> **Work to complete**
Find the word "thumb" in the records below. List each line containing it.

▼▼▼

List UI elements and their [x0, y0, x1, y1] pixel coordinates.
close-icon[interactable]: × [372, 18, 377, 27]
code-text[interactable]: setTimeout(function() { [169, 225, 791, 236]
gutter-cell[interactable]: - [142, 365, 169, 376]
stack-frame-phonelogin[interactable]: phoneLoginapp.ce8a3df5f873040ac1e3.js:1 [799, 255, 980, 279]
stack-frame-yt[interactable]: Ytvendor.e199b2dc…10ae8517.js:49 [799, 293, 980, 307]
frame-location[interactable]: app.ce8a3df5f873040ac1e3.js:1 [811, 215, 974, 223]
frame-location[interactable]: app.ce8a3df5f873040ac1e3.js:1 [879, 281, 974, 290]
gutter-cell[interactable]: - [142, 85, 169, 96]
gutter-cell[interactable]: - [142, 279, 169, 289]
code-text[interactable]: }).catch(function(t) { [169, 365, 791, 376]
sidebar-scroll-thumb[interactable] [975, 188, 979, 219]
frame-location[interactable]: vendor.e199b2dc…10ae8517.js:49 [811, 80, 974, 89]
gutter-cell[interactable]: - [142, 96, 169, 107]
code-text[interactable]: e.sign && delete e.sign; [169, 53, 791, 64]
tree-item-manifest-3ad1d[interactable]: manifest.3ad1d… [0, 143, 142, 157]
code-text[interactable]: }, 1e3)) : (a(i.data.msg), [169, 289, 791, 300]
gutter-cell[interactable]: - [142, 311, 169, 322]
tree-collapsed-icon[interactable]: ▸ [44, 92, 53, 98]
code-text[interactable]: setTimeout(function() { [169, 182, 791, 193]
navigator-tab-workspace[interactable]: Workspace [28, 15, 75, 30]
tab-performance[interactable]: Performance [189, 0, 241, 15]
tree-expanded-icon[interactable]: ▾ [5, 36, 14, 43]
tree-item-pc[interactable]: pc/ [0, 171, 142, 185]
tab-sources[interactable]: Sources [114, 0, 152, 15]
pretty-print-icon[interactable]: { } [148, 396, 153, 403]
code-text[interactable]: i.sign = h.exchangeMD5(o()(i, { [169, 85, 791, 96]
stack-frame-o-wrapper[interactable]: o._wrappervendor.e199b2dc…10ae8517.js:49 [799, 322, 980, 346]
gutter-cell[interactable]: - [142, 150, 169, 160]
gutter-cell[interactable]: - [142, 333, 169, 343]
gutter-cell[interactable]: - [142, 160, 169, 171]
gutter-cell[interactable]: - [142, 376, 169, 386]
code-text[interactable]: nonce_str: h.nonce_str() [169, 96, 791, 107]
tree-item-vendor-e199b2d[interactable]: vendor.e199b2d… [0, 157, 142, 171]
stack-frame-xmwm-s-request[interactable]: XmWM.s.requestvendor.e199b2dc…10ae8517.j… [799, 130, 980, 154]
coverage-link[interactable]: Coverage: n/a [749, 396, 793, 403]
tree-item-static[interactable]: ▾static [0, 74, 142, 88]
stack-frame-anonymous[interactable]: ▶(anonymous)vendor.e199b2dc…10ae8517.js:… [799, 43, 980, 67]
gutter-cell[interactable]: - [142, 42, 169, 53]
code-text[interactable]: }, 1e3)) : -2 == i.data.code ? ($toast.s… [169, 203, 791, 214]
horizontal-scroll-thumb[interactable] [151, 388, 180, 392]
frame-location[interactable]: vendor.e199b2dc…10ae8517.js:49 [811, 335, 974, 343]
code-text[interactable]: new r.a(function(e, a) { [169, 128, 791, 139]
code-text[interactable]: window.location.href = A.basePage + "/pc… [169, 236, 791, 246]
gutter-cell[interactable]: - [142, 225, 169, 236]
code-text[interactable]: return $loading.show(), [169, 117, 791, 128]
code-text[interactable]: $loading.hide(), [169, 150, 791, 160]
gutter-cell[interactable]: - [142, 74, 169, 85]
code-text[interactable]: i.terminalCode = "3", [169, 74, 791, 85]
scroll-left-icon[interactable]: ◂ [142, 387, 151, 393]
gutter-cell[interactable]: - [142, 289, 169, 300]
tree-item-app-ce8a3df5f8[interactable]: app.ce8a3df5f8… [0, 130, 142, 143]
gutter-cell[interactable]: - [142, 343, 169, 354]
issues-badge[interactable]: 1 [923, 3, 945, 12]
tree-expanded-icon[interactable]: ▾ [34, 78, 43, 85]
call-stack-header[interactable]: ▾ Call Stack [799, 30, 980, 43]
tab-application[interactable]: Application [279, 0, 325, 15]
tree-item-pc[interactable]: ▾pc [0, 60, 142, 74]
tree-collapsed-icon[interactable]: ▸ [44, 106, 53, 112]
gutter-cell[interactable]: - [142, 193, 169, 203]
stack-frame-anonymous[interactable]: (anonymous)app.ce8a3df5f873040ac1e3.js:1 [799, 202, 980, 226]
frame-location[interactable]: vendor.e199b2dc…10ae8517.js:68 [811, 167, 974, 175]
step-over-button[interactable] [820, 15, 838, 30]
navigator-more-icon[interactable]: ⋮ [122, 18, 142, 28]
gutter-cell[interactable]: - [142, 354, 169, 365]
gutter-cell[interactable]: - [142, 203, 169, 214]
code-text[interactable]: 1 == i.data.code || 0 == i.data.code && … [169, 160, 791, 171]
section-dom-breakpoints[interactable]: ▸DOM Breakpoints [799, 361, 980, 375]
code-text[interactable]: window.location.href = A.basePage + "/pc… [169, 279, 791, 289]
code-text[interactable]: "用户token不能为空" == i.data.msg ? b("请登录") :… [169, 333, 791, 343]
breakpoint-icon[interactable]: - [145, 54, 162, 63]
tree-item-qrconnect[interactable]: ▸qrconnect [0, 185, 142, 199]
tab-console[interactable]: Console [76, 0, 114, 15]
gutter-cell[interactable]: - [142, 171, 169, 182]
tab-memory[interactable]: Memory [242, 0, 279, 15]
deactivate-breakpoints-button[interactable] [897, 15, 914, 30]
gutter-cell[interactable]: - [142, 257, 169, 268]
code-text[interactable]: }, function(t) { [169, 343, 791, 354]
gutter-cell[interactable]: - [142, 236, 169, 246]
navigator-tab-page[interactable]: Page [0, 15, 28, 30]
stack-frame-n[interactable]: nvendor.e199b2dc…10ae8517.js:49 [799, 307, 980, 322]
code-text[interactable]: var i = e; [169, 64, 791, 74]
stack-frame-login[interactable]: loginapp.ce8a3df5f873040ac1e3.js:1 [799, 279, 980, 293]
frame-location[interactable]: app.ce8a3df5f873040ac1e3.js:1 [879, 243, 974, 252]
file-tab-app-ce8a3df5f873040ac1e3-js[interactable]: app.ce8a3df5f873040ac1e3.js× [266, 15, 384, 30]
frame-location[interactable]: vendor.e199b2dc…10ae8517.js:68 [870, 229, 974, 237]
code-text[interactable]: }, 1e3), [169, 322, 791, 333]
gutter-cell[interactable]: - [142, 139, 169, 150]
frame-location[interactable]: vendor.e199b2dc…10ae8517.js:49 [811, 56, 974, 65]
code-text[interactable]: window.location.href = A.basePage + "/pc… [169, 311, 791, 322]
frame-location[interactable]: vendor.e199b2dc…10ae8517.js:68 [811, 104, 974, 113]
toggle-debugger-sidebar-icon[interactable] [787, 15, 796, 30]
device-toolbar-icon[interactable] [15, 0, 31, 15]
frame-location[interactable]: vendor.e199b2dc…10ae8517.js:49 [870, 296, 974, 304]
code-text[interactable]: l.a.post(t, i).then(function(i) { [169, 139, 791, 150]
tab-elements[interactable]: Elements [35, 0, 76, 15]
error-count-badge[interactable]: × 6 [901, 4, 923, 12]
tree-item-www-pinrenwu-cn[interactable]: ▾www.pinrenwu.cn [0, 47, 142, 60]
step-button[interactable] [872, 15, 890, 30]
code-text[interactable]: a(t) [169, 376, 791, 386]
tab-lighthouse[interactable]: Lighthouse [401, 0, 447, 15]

▲▲▲

> **Task output**
sidebar-scroll-thumb[interactable] [975, 188, 979, 219]
horizontal-scroll-thumb[interactable] [151, 388, 180, 392]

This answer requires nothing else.